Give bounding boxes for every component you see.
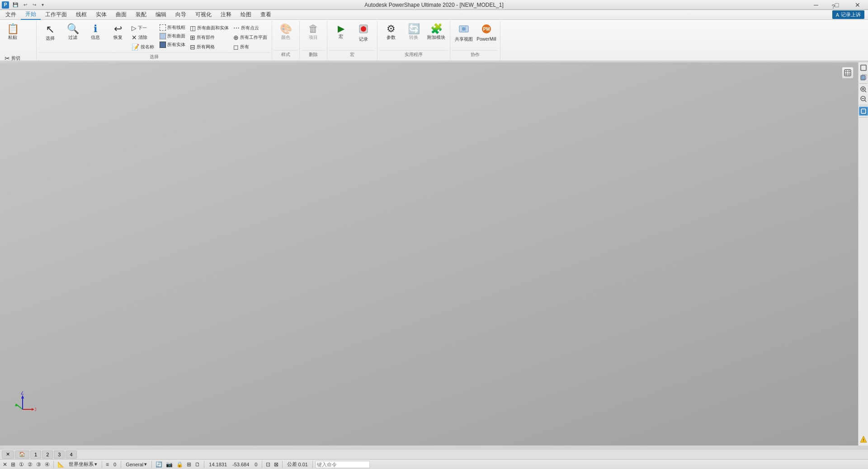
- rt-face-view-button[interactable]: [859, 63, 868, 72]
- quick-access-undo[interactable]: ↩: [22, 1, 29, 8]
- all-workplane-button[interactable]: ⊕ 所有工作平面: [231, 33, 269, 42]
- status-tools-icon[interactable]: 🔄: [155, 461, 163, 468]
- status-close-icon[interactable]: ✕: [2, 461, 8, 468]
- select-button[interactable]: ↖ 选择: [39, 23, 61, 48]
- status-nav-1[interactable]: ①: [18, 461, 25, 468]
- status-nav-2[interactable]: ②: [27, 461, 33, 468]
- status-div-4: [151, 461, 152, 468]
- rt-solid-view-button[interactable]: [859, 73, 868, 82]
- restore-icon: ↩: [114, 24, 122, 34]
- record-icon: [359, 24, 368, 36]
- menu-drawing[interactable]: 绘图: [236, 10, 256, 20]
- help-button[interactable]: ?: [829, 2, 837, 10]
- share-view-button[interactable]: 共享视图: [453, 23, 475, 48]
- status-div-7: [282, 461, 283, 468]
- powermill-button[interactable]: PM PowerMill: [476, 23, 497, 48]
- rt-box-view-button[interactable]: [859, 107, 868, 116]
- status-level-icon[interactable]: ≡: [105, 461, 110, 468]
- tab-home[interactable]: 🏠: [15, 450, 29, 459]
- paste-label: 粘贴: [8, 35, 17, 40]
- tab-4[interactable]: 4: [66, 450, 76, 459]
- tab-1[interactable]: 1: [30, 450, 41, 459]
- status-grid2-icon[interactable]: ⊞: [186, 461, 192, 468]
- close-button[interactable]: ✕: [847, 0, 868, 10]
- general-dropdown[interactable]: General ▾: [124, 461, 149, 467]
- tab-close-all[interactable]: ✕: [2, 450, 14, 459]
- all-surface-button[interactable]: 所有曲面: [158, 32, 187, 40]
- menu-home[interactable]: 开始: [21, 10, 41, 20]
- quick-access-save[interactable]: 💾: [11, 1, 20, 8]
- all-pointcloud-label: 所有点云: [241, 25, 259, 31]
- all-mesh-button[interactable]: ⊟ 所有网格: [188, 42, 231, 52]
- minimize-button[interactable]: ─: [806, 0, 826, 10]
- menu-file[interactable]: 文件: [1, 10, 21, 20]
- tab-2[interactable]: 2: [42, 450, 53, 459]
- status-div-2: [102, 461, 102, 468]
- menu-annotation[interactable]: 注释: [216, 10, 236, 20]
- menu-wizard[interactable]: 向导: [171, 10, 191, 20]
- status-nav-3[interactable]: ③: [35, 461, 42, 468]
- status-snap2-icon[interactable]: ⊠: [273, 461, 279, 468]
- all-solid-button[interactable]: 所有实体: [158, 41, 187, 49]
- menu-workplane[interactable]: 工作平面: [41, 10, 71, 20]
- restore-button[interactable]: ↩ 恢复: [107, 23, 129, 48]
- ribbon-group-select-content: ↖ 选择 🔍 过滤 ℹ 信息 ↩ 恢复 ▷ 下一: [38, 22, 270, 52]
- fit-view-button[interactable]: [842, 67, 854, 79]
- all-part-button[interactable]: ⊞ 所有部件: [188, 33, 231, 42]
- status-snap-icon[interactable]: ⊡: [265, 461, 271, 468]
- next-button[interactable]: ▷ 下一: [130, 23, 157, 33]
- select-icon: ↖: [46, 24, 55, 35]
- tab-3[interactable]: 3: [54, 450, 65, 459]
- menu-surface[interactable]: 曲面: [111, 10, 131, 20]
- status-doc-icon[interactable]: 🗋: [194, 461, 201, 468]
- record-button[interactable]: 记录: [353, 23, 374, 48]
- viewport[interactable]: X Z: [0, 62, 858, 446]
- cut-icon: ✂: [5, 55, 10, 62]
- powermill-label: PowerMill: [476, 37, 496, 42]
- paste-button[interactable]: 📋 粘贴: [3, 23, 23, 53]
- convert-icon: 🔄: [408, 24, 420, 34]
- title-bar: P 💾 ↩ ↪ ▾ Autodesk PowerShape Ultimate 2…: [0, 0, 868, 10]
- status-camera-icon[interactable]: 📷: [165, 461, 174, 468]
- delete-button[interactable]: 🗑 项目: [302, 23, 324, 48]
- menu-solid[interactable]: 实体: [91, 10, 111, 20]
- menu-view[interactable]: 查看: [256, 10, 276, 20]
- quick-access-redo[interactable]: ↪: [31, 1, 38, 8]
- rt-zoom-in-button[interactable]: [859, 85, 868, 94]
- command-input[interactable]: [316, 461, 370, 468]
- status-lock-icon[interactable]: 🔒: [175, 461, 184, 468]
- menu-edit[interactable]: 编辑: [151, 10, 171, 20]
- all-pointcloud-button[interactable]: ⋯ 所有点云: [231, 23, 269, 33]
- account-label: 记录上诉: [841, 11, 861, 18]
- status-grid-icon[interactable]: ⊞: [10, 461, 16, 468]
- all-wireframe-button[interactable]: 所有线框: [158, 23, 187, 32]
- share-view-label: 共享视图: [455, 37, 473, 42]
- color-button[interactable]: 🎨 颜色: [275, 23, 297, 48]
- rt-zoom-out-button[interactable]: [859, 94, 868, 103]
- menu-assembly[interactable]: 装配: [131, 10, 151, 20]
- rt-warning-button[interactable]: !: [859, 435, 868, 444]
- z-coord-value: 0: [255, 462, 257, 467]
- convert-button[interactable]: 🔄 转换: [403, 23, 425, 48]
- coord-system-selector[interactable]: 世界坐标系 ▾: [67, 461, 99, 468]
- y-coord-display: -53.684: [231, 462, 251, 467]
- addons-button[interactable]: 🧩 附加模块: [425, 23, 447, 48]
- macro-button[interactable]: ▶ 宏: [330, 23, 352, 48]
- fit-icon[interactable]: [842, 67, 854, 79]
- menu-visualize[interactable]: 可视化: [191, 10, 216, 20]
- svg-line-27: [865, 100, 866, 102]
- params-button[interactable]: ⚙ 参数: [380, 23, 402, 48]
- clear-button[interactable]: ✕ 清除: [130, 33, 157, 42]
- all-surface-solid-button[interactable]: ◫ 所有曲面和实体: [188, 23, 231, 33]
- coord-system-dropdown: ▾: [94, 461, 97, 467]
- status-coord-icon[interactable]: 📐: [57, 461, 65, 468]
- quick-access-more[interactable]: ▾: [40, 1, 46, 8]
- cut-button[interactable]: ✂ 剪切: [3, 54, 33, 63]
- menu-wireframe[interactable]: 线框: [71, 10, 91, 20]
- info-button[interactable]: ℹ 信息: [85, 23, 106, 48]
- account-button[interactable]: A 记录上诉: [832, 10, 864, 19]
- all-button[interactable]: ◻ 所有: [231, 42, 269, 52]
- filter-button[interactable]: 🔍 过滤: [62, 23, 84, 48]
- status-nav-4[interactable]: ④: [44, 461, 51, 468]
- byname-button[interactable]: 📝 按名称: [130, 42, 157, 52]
--
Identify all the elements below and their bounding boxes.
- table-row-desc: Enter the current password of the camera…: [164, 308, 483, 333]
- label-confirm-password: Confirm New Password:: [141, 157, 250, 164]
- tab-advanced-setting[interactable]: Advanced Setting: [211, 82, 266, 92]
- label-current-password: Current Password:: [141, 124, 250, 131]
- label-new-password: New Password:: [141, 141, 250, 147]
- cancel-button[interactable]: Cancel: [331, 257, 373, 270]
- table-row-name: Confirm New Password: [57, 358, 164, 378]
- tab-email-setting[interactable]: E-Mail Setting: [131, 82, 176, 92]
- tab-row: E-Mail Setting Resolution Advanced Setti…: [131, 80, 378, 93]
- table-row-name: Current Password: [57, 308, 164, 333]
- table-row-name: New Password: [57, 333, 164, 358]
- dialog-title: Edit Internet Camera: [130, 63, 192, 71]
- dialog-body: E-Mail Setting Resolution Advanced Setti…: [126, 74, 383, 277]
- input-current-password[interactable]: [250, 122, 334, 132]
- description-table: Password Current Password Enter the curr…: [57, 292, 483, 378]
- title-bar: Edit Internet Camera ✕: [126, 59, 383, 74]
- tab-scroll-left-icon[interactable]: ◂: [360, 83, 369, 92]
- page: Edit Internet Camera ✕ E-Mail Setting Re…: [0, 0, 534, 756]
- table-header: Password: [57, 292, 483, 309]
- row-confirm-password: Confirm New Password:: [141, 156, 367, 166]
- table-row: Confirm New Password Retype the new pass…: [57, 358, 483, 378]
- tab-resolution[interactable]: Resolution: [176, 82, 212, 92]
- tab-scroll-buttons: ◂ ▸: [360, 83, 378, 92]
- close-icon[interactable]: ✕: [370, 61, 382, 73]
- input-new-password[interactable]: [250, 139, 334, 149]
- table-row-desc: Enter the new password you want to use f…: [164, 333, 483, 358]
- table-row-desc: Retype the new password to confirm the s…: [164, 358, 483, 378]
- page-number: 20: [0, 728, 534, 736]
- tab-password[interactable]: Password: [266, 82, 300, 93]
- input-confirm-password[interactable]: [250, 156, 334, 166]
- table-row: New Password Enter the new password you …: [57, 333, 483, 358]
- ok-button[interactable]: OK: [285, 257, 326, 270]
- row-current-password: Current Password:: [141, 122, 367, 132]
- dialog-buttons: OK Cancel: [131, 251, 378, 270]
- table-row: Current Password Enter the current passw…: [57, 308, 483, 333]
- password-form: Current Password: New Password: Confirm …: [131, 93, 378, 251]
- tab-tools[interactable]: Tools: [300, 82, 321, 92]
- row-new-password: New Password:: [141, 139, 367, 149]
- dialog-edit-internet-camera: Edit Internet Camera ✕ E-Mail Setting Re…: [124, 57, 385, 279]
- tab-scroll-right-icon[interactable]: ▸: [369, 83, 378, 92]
* * *
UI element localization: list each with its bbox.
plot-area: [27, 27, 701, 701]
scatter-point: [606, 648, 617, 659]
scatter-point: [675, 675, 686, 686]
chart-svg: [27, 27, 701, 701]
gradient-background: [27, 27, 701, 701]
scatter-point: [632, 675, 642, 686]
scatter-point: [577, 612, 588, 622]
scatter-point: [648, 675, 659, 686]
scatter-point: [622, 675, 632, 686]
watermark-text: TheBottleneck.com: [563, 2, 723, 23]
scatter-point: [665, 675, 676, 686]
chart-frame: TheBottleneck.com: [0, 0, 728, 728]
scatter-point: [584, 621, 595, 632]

▸ PROBLEM DETAILS
Whenever the string "system" appears on a line of the material, that line counts; report the count and nothing else.

▸ RESULT OF THIS EXERCISE
2